Another possible solution is to use pure post-filtering by applying a de-blocking and/or smoothing filter to the decoded images. However, experiments in which use was made of already in-loop de-blocking filters showed that the artifacts were not removed, probably due to the large extent of the gradual-transition areas. Furthermore, it is generally difficult to apply a post-filter of such kinds because of the following:
1. It is difficult to determine completely at the decoder side where to apply the post-filtering. Since the encoded gradual-transition areas are already distorted (not smooth anymore), it is very difficult to know whether the original frame is smooth or not.
2. Post-filtering requires the selection of the right filter parameters (aperture size, etc) to avoid over- or under-filtering. The type of filters to use is determined by many factors, such as the extent of the area and the strength of the artifacts, which can be influenced by encoding parameters such as quantization parameters. However, the inventors have found that even manual tuning of parameters cannot lead to desired results. Furthermore, this type of filtering can hardly remove the temporal artifacts occurring in gradual-transition areas.
It is an object to provide a method and system for encoding an image signal, an encoded image signal and a method and system for decoding an encoded image signal which can inter alia be used to yield better quality images for an amount of compression (in particular in gradual regions such as the sky), and furthermore allows other applications to perform better.
The method of encoding is characterized in that of a first image frame one or more gradual transition areas are identified, in a second image frame derived from the first image frame corresponding one or more gradual transition areas are identified, establishing functional parameters describing the data content of the one or more gradual transition areas and establishing position data for the positions of the one or more corresponding areas in the second related image.

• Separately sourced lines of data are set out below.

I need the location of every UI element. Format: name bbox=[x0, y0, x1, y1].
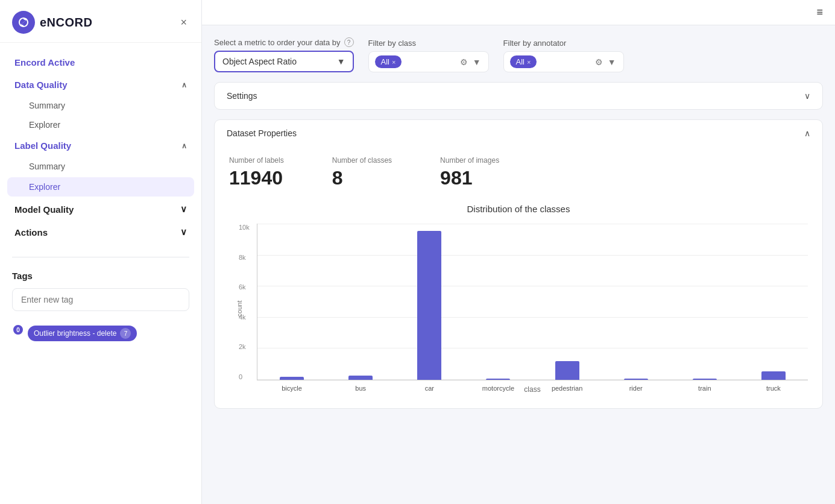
chart-title: Distribution of the classes bbox=[229, 204, 808, 214]
settings-card: Settings ∨ bbox=[214, 82, 823, 110]
bar-group: motorcycle bbox=[470, 379, 526, 380]
tag-chip-count: 7 bbox=[120, 328, 131, 339]
bar-wrapper: truck bbox=[761, 371, 786, 380]
chevron-down-icon: ∨ bbox=[180, 204, 187, 215]
annotator-chip-actions: ⚙ ▼ bbox=[594, 56, 617, 68]
metric-select[interactable]: Object Aspect Ratio ▼ bbox=[214, 51, 354, 72]
sidebar-item-label-quality[interactable]: Label Quality ∧ bbox=[0, 134, 201, 157]
topbar: ≡ bbox=[202, 0, 835, 25]
class-filter-dropdown-button[interactable]: ▼ bbox=[471, 56, 482, 68]
y-label-0: 0 bbox=[239, 373, 250, 380]
filter-row: Select a metric to order your data by ? … bbox=[214, 37, 823, 72]
bar-label: bicycle bbox=[282, 385, 302, 392]
annotator-filter-settings-button[interactable]: ⚙ bbox=[594, 56, 604, 68]
metric-filter-label: Select a metric to order your data by ? bbox=[214, 37, 354, 47]
hamburger-button[interactable]: ≡ bbox=[816, 6, 823, 19]
chevron-down-icon-2: ∨ bbox=[180, 227, 187, 238]
bar-group: pedestrian bbox=[539, 361, 596, 380]
annotator-filter-container: All × ⚙ ▼ bbox=[503, 51, 624, 72]
logo-text: eNCORD bbox=[40, 16, 92, 30]
annotator-filter-group: Filter by annotator All × ⚙ ▼ bbox=[503, 39, 624, 72]
y-label-8k: 8k bbox=[239, 254, 250, 261]
bar-group: rider bbox=[608, 379, 664, 380]
bar-group: bicycle bbox=[263, 377, 320, 380]
logo-icon bbox=[12, 11, 35, 34]
sidebar-header: eNCORD × bbox=[0, 0, 201, 43]
sidebar: eNCORD × Encord Active Data Quality ∧ Su… bbox=[0, 0, 202, 504]
bar-group: car bbox=[401, 231, 458, 380]
bar-label: car bbox=[425, 385, 434, 392]
annotator-filter-dropdown-button[interactable]: ▼ bbox=[607, 56, 617, 68]
gridline-6k bbox=[257, 286, 808, 286]
bar-group: truck bbox=[745, 371, 802, 380]
content-area: Select a metric to order your data by ? … bbox=[202, 25, 835, 504]
bar-wrapper: rider bbox=[624, 379, 648, 380]
bar-rect bbox=[761, 371, 786, 380]
sidebar-item-actions[interactable]: Actions ∨ bbox=[0, 221, 201, 244]
y-label-6k: 6k bbox=[239, 283, 250, 291]
bars-area: bicyclebuscarmotorcyclepedestrianridertr… bbox=[257, 224, 808, 380]
y-label-2k: 2k bbox=[239, 343, 250, 350]
chevron-up-icon-2: ∧ bbox=[181, 142, 187, 150]
bar-rect bbox=[693, 379, 717, 380]
num-images-value: 981 bbox=[440, 167, 499, 189]
num-labels-prop: Number of labels 11940 bbox=[229, 156, 284, 189]
tag-input[interactable] bbox=[12, 288, 189, 311]
bar-rect bbox=[624, 379, 648, 380]
bar-wrapper: bicycle bbox=[280, 377, 304, 380]
sidebar-item-data-quality-summary[interactable]: Summary bbox=[0, 96, 201, 115]
class-filter-chip[interactable]: All × bbox=[375, 55, 402, 68]
bar-wrapper: car bbox=[417, 231, 441, 380]
tags-label: Tags bbox=[12, 271, 189, 281]
annotator-chip-close-icon[interactable]: × bbox=[527, 58, 531, 66]
bar-wrapper: motorcycle bbox=[486, 379, 510, 380]
chart-section: Distribution of the classes count 0 2k 4… bbox=[229, 204, 808, 394]
bar-rect bbox=[555, 361, 579, 380]
num-classes-label: Number of classes bbox=[332, 156, 392, 165]
gridline-2k bbox=[257, 348, 808, 348]
x-axis-title: class bbox=[257, 385, 808, 394]
dataset-props: Number of labels 11940 Number of classes… bbox=[229, 156, 808, 189]
dataset-card-title: Dataset Properties bbox=[227, 128, 297, 138]
sidebar-item-label-quality-summary[interactable]: Summary bbox=[0, 157, 201, 176]
class-filter-container: All × ⚙ ▼ bbox=[368, 51, 489, 72]
class-chip-close-icon[interactable]: × bbox=[392, 58, 395, 66]
annotator-filter-chip[interactable]: All × bbox=[510, 55, 537, 68]
sidebar-item-encord-active[interactable]: Encord Active bbox=[0, 51, 201, 74]
metric-help-icon[interactable]: ? bbox=[344, 37, 354, 47]
bar-rect bbox=[486, 379, 510, 380]
main-content: ≡ Select a metric to order your data by … bbox=[202, 0, 835, 504]
settings-card-title: Settings bbox=[227, 91, 257, 101]
class-chip-actions: ⚙ ▼ bbox=[459, 56, 482, 68]
bar-label: pedestrian bbox=[552, 385, 582, 392]
dataset-card-header[interactable]: Dataset Properties ∧ bbox=[215, 120, 822, 146]
settings-card-header[interactable]: Settings ∨ bbox=[215, 83, 822, 109]
bar-rect bbox=[280, 377, 304, 380]
tags-section: Tags 0 Outlier brightness - delete 7 bbox=[0, 262, 201, 350]
bar-label: bus bbox=[355, 385, 366, 392]
sidebar-item-model-quality[interactable]: Model Quality ∨ bbox=[0, 198, 201, 221]
num-classes-prop: Number of classes 8 bbox=[332, 156, 392, 189]
bar-label: truck bbox=[766, 385, 781, 392]
class-filter-group: Filter by class All × ⚙ ▼ bbox=[368, 39, 489, 72]
tag-chip[interactable]: Outlier brightness - delete 7 bbox=[28, 326, 137, 341]
bar-label: motorcycle bbox=[482, 385, 514, 392]
bar-wrapper: pedestrian bbox=[555, 361, 579, 380]
settings-chevron-icon: ∨ bbox=[804, 91, 810, 101]
bar-group: bus bbox=[332, 376, 389, 380]
sidebar-item-data-quality-explorer[interactable]: Explorer bbox=[0, 115, 201, 134]
tag-o-badge: 0 bbox=[12, 324, 24, 336]
num-labels-label: Number of labels bbox=[229, 156, 284, 165]
y-label-4k: 4k bbox=[239, 313, 250, 321]
num-labels-value: 11940 bbox=[229, 167, 284, 189]
class-filter-settings-button[interactable]: ⚙ bbox=[459, 56, 469, 68]
num-classes-value: 8 bbox=[332, 167, 392, 189]
chevron-up-icon: ∧ bbox=[181, 81, 187, 89]
sidebar-item-data-quality[interactable]: Data Quality ∧ bbox=[0, 74, 201, 96]
close-button[interactable]: × bbox=[178, 14, 189, 31]
sidebar-item-label-quality-explorer[interactable]: Explorer bbox=[7, 177, 194, 197]
y-label-10k: 10k bbox=[239, 224, 250, 231]
dataset-card-body: Number of labels 11940 Number of classes… bbox=[215, 146, 822, 408]
logo-area: eNCORD bbox=[12, 11, 92, 34]
annotator-filter-label: Filter by annotator bbox=[503, 39, 624, 48]
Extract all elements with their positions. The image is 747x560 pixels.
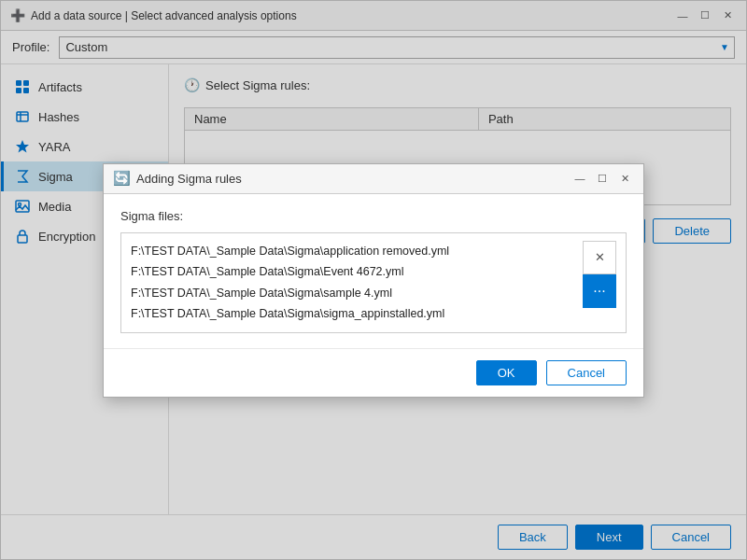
dialog-footer: OK Cancel: [104, 348, 643, 397]
dialog-titlebar: 🔄 Adding Sigma rules — ☐ ✕: [104, 164, 643, 194]
main-window: ➕ Add a data source | Select advanced an…: [0, 0, 747, 560]
dialog-maximize-button[interactable]: ☐: [593, 169, 612, 188]
dialog-close-button[interactable]: ✕: [615, 169, 634, 188]
file-item-3: F:\TEST DATA\_Sample Data\Sigma\sigma_ap…: [131, 303, 577, 325]
file-item-1: F:\TEST DATA\_Sample Data\Sigma\Event 46…: [131, 261, 577, 283]
remove-file-button[interactable]: ✕: [583, 241, 616, 274]
adding-sigma-rules-dialog: 🔄 Adding Sigma rules — ☐ ✕ Sigma files: …: [103, 163, 644, 398]
browse-files-button[interactable]: ···: [583, 274, 616, 308]
file-item-2: F:\TEST DATA\_Sample Data\Sigma\sample 4…: [131, 283, 577, 304]
dialog-ok-button[interactable]: OK: [476, 360, 537, 385]
dialog-body: Sigma files: F:\TEST DATA\_Sample Data\S…: [104, 194, 643, 348]
dialog-minimize-button[interactable]: —: [571, 169, 589, 188]
dialog-refresh-icon: 🔄: [113, 170, 131, 187]
files-box: F:\TEST DATA\_Sample Data\Sigma\applicat…: [120, 232, 627, 333]
files-list: F:\TEST DATA\_Sample Data\Sigma\applicat…: [131, 241, 577, 325]
dialog-title: Adding Sigma rules: [136, 172, 242, 186]
dialog-cancel-button[interactable]: Cancel: [546, 360, 627, 385]
file-item-0: F:\TEST DATA\_Sample Data\Sigma\applicat…: [131, 241, 577, 262]
dialog-overlay: 🔄 Adding Sigma rules — ☐ ✕ Sigma files: …: [1, 1, 746, 559]
dialog-subtitle: Sigma files:: [120, 209, 627, 223]
files-actions: ✕ ···: [583, 241, 616, 308]
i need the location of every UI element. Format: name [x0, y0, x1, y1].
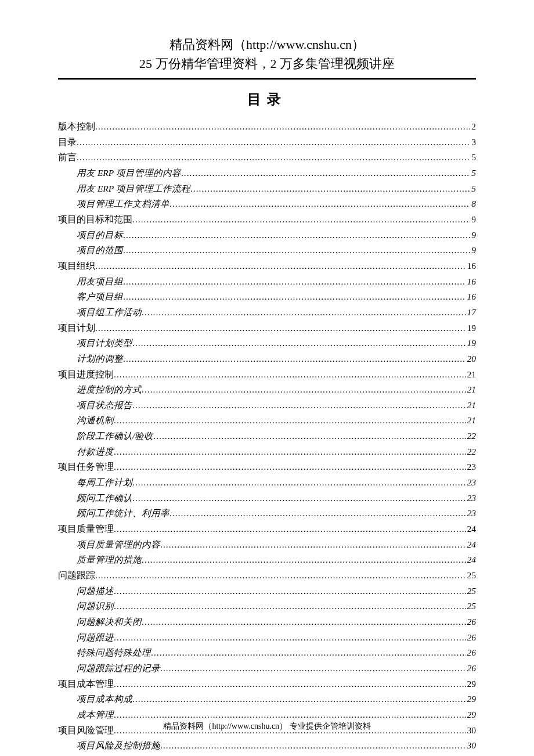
- document-page: 精品资料网（http://www.cnshu.cn） 25 万份精华管理资料，2…: [0, 0, 534, 756]
- toc-entry[interactable]: 项目的目标9: [58, 228, 476, 243]
- toc-entry-page: 24: [466, 521, 477, 537]
- toc-entry[interactable]: 用友 ERP 项目管理的内容5: [58, 165, 476, 181]
- toc-entry[interactable]: 问题解决和关闭26: [58, 614, 476, 630]
- toc-entry-page: 5: [470, 181, 476, 197]
- toc-entry-page: 9: [470, 228, 476, 243]
- toc-entry-page: 2: [470, 119, 476, 135]
- toc-entry-page: 16: [466, 258, 477, 274]
- toc-entry-label: 用友 ERP 项目管理的内容: [77, 165, 181, 181]
- toc-entry[interactable]: 项目组工作活动17: [58, 305, 476, 321]
- toc-entry[interactable]: 阶段工作确认/验收22: [58, 429, 476, 444]
- toc-entry-page: 29: [466, 707, 477, 723]
- toc-leader-dots: [114, 599, 466, 614]
- toc-entry-page: 19: [466, 321, 477, 336]
- toc-entry[interactable]: 项目风险及控制措施30: [58, 738, 476, 754]
- toc-entry-page: 22: [466, 444, 477, 460]
- toc-leader-dots: [95, 119, 470, 135]
- toc-entry[interactable]: 项目状态报告21: [58, 398, 476, 413]
- toc-entry[interactable]: 问题跟踪过程的记录26: [58, 661, 476, 676]
- toc-entry-label: 成本管理: [77, 707, 114, 723]
- toc-entry[interactable]: 项目成本构成29: [58, 692, 476, 707]
- toc-entry-label: 项目进度控制: [58, 367, 114, 383]
- table-of-contents: 版本控制2目录3前言5用友 ERP 项目管理的内容5用友 ERP 项目管理工作流…: [58, 119, 476, 754]
- toc-entry-page: 5: [470, 150, 476, 165]
- toc-entry[interactable]: 前言5: [58, 150, 476, 165]
- toc-entry-page: 26: [466, 614, 477, 630]
- toc-entry[interactable]: 用友项目组16: [58, 274, 476, 290]
- toc-leader-dots: [123, 289, 466, 305]
- toc-leader-dots: [132, 212, 470, 228]
- toc-entry[interactable]: 问题跟踪25: [58, 568, 476, 584]
- toc-entry[interactable]: 项目组织16: [58, 258, 476, 274]
- toc-entry-page: 3: [470, 135, 476, 150]
- toc-leader-dots: [114, 676, 466, 692]
- toc-leader-dots: [181, 165, 470, 181]
- header-tagline: 25 万份精华管理资料，2 万多集管理视频讲座: [58, 54, 476, 73]
- toc-entry[interactable]: 版本控制2: [58, 119, 476, 135]
- toc-entry-label: 沟通机制: [77, 413, 114, 429]
- toc-entry-page: 20: [466, 351, 477, 367]
- toc-entry-label: 项目任务管理: [58, 459, 114, 475]
- toc-entry[interactable]: 每周工作计划23: [58, 475, 476, 491]
- toc-leader-dots: [95, 568, 466, 584]
- toc-entry-label: 项目的范围: [77, 243, 123, 258]
- toc-entry-label: 用友 ERP 项目管理工作流程: [77, 181, 190, 197]
- toc-leader-dots: [142, 305, 466, 321]
- toc-entry-page: 21: [466, 367, 477, 383]
- toc-entry-page: 8: [470, 196, 476, 212]
- toc-entry[interactable]: 项目计划19: [58, 321, 476, 336]
- toc-entry[interactable]: 问题识别25: [58, 599, 476, 614]
- toc-leader-dots: [114, 444, 466, 460]
- toc-entry[interactable]: 问题跟进26: [58, 630, 476, 646]
- toc-entry-label: 项目成本管理: [58, 676, 114, 692]
- toc-leader-dots: [77, 135, 470, 150]
- toc-entry[interactable]: 问题描述25: [58, 584, 476, 599]
- toc-entry[interactable]: 项目质量管理的内容24: [58, 537, 476, 553]
- toc-leader-dots: [169, 506, 466, 521]
- toc-entry-page: 21: [466, 413, 477, 429]
- toc-entry[interactable]: 特殊问题特殊处理26: [58, 645, 476, 661]
- toc-entry-label: 版本控制: [58, 119, 95, 135]
- toc-entry[interactable]: 成本管理29: [58, 707, 476, 723]
- toc-entry-page: 25: [466, 568, 477, 584]
- toc-entry-page: 16: [466, 274, 477, 290]
- toc-leader-dots: [132, 336, 466, 351]
- toc-entry-page: 29: [466, 692, 477, 707]
- toc-entry[interactable]: 客户项目组16: [58, 289, 476, 305]
- toc-entry-page: 23: [466, 475, 477, 491]
- toc-entry[interactable]: 项目进度控制21: [58, 367, 476, 383]
- toc-entry-label: 项目管理工作文档清单: [77, 196, 169, 212]
- toc-entry-label: 问题描述: [77, 584, 114, 599]
- toc-leader-dots: [123, 228, 470, 243]
- toc-entry-label: 进度控制的方式: [77, 382, 142, 398]
- toc-leader-dots: [160, 738, 466, 754]
- toc-entry-page: 9: [470, 212, 476, 228]
- toc-leader-dots: [142, 614, 466, 630]
- toc-entry[interactable]: 顾问工作统计、利用率23: [58, 506, 476, 521]
- toc-entry[interactable]: 顾问工作确认23: [58, 491, 476, 506]
- toc-entry[interactable]: 项目计划类型19: [58, 336, 476, 351]
- toc-entry-label: 项目计划类型: [77, 336, 132, 351]
- toc-entry[interactable]: 项目任务管理23: [58, 459, 476, 475]
- toc-entry-page: 26: [466, 645, 477, 661]
- toc-entry[interactable]: 付款进度22: [58, 444, 476, 460]
- toc-entry[interactable]: 质量管理的措施24: [58, 552, 476, 568]
- toc-entry-page: 25: [466, 599, 477, 614]
- toc-entry[interactable]: 计划的调整20: [58, 351, 476, 367]
- toc-entry[interactable]: 项目管理工作文档清单8: [58, 196, 476, 212]
- toc-leader-dots: [153, 429, 466, 444]
- toc-entry[interactable]: 目录3: [58, 135, 476, 150]
- toc-entry-label: 项目质量管理的内容: [77, 537, 160, 553]
- toc-entry[interactable]: 用友 ERP 项目管理工作流程5: [58, 181, 476, 197]
- toc-entry[interactable]: 项目质量管理24: [58, 521, 476, 537]
- toc-entry[interactable]: 项目成本管理29: [58, 676, 476, 692]
- toc-leader-dots: [95, 321, 466, 336]
- toc-entry[interactable]: 项目的范围9: [58, 243, 476, 258]
- toc-entry[interactable]: 沟通机制21: [58, 413, 476, 429]
- toc-entry-label: 项目组织: [58, 258, 95, 274]
- toc-leader-dots: [132, 475, 466, 491]
- toc-entry[interactable]: 进度控制的方式21: [58, 382, 476, 398]
- toc-entry[interactable]: 项目的目标和范围9: [58, 212, 476, 228]
- toc-leader-dots: [123, 351, 466, 367]
- header-site-name: 精品资料网（http://www.cnshu.cn）: [58, 35, 476, 54]
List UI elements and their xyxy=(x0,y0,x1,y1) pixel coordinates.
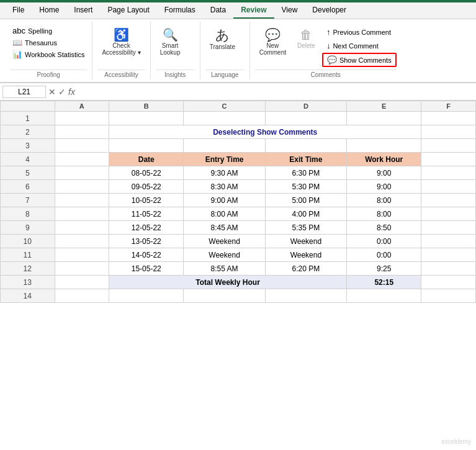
cell-f5[interactable] xyxy=(421,166,476,180)
tab-data[interactable]: Data xyxy=(203,2,233,19)
row-header-8[interactable]: 8 xyxy=(1,207,55,221)
cell-entry-6[interactable]: Weekend xyxy=(184,235,265,248)
cell-entry-2[interactable]: 8:30 AM xyxy=(184,180,265,194)
row-header-14[interactable]: 14 xyxy=(1,289,55,303)
tab-insert[interactable]: Insert xyxy=(66,2,100,19)
cell-a6[interactable] xyxy=(55,180,109,194)
cell-work-2[interactable]: 9:00 xyxy=(347,180,421,194)
cell-date-3[interactable]: 10-05-22 xyxy=(109,194,184,207)
row-header-12[interactable]: 12 xyxy=(1,262,55,276)
cell-e3[interactable] xyxy=(347,139,421,153)
cell-a14[interactable] xyxy=(55,289,109,303)
col-entry-header[interactable]: Entry Time xyxy=(184,153,265,166)
cell-date-6[interactable]: 13-05-22 xyxy=(109,235,184,248)
row-header-3[interactable]: 3 xyxy=(1,139,55,153)
cell-a8[interactable] xyxy=(55,207,109,221)
cell-entry-3[interactable]: 9:00 AM xyxy=(184,194,265,207)
cancel-formula-icon[interactable]: ✕ xyxy=(48,87,56,97)
cell-f3[interactable] xyxy=(421,139,476,153)
cell-exit-7[interactable]: Weekend xyxy=(265,248,346,262)
tab-home[interactable]: Home xyxy=(32,2,66,19)
translate-button[interactable]: あ Translate xyxy=(205,25,240,53)
cell-a1[interactable] xyxy=(55,112,109,125)
cell-exit-2[interactable]: 5:30 PM xyxy=(265,180,346,194)
cell-f13[interactable] xyxy=(421,276,476,289)
cell-a9[interactable] xyxy=(55,221,109,235)
cell-entry-4[interactable]: 8:00 AM xyxy=(184,207,265,221)
row-header-10[interactable]: 10 xyxy=(1,235,55,248)
cell-f4[interactable] xyxy=(421,153,476,166)
cell-date-2[interactable]: 09-05-22 xyxy=(109,180,184,194)
spelling-button[interactable]: abc Spelling xyxy=(10,25,87,36)
row-header-7[interactable]: 7 xyxy=(1,194,55,207)
cell-entry-5[interactable]: 8:45 AM xyxy=(184,221,265,235)
cell-exit-1[interactable]: 6:30 PM xyxy=(265,166,346,180)
cell-work-3[interactable]: 8:00 xyxy=(347,194,421,207)
cell-work-8[interactable]: 9:25 xyxy=(347,262,421,276)
row-header-2[interactable]: 2 xyxy=(1,125,55,139)
col-header-a[interactable]: A xyxy=(55,101,109,112)
cell-a13[interactable] xyxy=(55,276,109,289)
check-accessibility-button[interactable]: ♿ CheckAccessibility ▾ xyxy=(97,25,145,59)
cell-exit-4[interactable]: 4:00 PM xyxy=(265,207,346,221)
cell-b1[interactable] xyxy=(109,112,184,125)
cell-f2[interactable] xyxy=(421,125,476,139)
workbook-statistics-button[interactable]: 📊 Workbook Statistics xyxy=(10,49,87,60)
cell-exit-5[interactable]: 5:35 PM xyxy=(265,221,346,235)
row-header-1[interactable]: 1 xyxy=(1,112,55,125)
col-header-b[interactable]: B xyxy=(109,101,184,112)
total-value[interactable]: 52:15 xyxy=(347,276,421,289)
cell-work-1[interactable]: 9:00 xyxy=(347,166,421,180)
cell-work-5[interactable]: 8:50 xyxy=(347,221,421,235)
col-date-header[interactable]: Date xyxy=(109,153,184,166)
cell-e1[interactable] xyxy=(347,112,421,125)
row-header-11[interactable]: 11 xyxy=(1,248,55,262)
cell-d1[interactable] xyxy=(265,112,346,125)
tab-developer[interactable]: Developer xyxy=(305,2,354,19)
cell-entry-8[interactable]: 8:55 AM xyxy=(184,262,265,276)
cell-d14[interactable] xyxy=(265,289,346,303)
row-header-9[interactable]: 9 xyxy=(1,221,55,235)
cell-work-7[interactable]: 0:00 xyxy=(347,248,421,262)
col-header-e[interactable]: E xyxy=(347,101,421,112)
formula-input[interactable] xyxy=(78,86,474,97)
cell-a7[interactable] xyxy=(55,194,109,207)
cell-c3[interactable] xyxy=(184,139,265,153)
cell-date-7[interactable]: 14-05-22 xyxy=(109,248,184,262)
tab-page-layout[interactable]: Page Layout xyxy=(100,2,156,19)
col-exit-header[interactable]: Exit Time xyxy=(265,153,346,166)
cell-d3[interactable] xyxy=(265,139,346,153)
next-comment-button[interactable]: ↓ Next Comment xyxy=(322,39,397,52)
cell-f11[interactable] xyxy=(421,248,476,262)
cell-a3[interactable] xyxy=(55,139,109,153)
cell-f8[interactable] xyxy=(421,207,476,221)
cell-f10[interactable] xyxy=(421,235,476,248)
cell-work-6[interactable]: 0:00 xyxy=(347,235,421,248)
cell-f14[interactable] xyxy=(421,289,476,303)
cell-f12[interactable] xyxy=(421,262,476,276)
cell-f6[interactable] xyxy=(421,180,476,194)
cell-reference-input[interactable]: L21 xyxy=(2,86,46,98)
cell-f9[interactable] xyxy=(421,221,476,235)
tab-view[interactable]: View xyxy=(274,2,305,19)
cell-date-5[interactable]: 12-05-22 xyxy=(109,221,184,235)
cell-a11[interactable] xyxy=(55,248,109,262)
col-workhour-header[interactable]: Work Hour xyxy=(347,153,421,166)
insert-function-icon[interactable]: fx xyxy=(68,87,75,97)
cell-b3[interactable] xyxy=(109,139,184,153)
cell-a2[interactable] xyxy=(55,125,109,139)
cell-e14[interactable] xyxy=(347,289,421,303)
row-header-13[interactable]: 13 xyxy=(1,276,55,289)
cell-c14[interactable] xyxy=(184,289,265,303)
spreadsheet-title[interactable]: Deselecting Show Comments xyxy=(109,125,421,139)
cell-b14[interactable] xyxy=(109,289,184,303)
col-header-f[interactable]: F xyxy=(421,101,476,112)
cell-a5[interactable] xyxy=(55,166,109,180)
cell-entry-1[interactable]: 9:30 AM xyxy=(184,166,265,180)
cell-date-4[interactable]: 11-05-22 xyxy=(109,207,184,221)
smart-lookup-button[interactable]: 🔍 SmartLookup xyxy=(156,25,185,59)
cell-work-4[interactable]: 8:00 xyxy=(347,207,421,221)
cell-f1[interactable] xyxy=(421,112,476,125)
tab-formulas[interactable]: Formulas xyxy=(157,2,203,19)
cell-date-8[interactable]: 15-05-22 xyxy=(109,262,184,276)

The method makes use of encoder knowledge about gradual-transition areas. In the invention during encoding for the first image frame gradual transition areas are identified. Corresponding areas in the second related image frame are also identified. Functional parameters, for instance the parameters of a spline function for the data content in the first image, are generated. This allows characterizing the image content of the gradual transition areas with a relatively small amount of bits. Since the positions of corresponding areas in the second, derived, image frame are also identified it is possible to construct with a high level of accuracy the gradual transition areas at the correct positions of the second, derived, image frame. The construction does not suffer from the image errors typical for encoding/decoding.
During deriving the second frame from the first frame artifacts are generated. Deriving can for instance be encoding and/or decoding, an encoded and/or decoded frame is derived from an original frame.
Such artifacts are, as explained above, difficult to correct. The invention provides a simple solution which does not require much additional data.
The construction at the decoder side will introduce some errors, basically smoothing errors, and possibly some location errors, but will remove any errors due to the derivation process (encoding/decoding, quantization etc.) or allow to improve the image. It has been found by the inventors that the advantages outweigh the disadvantages for gradual transition areas.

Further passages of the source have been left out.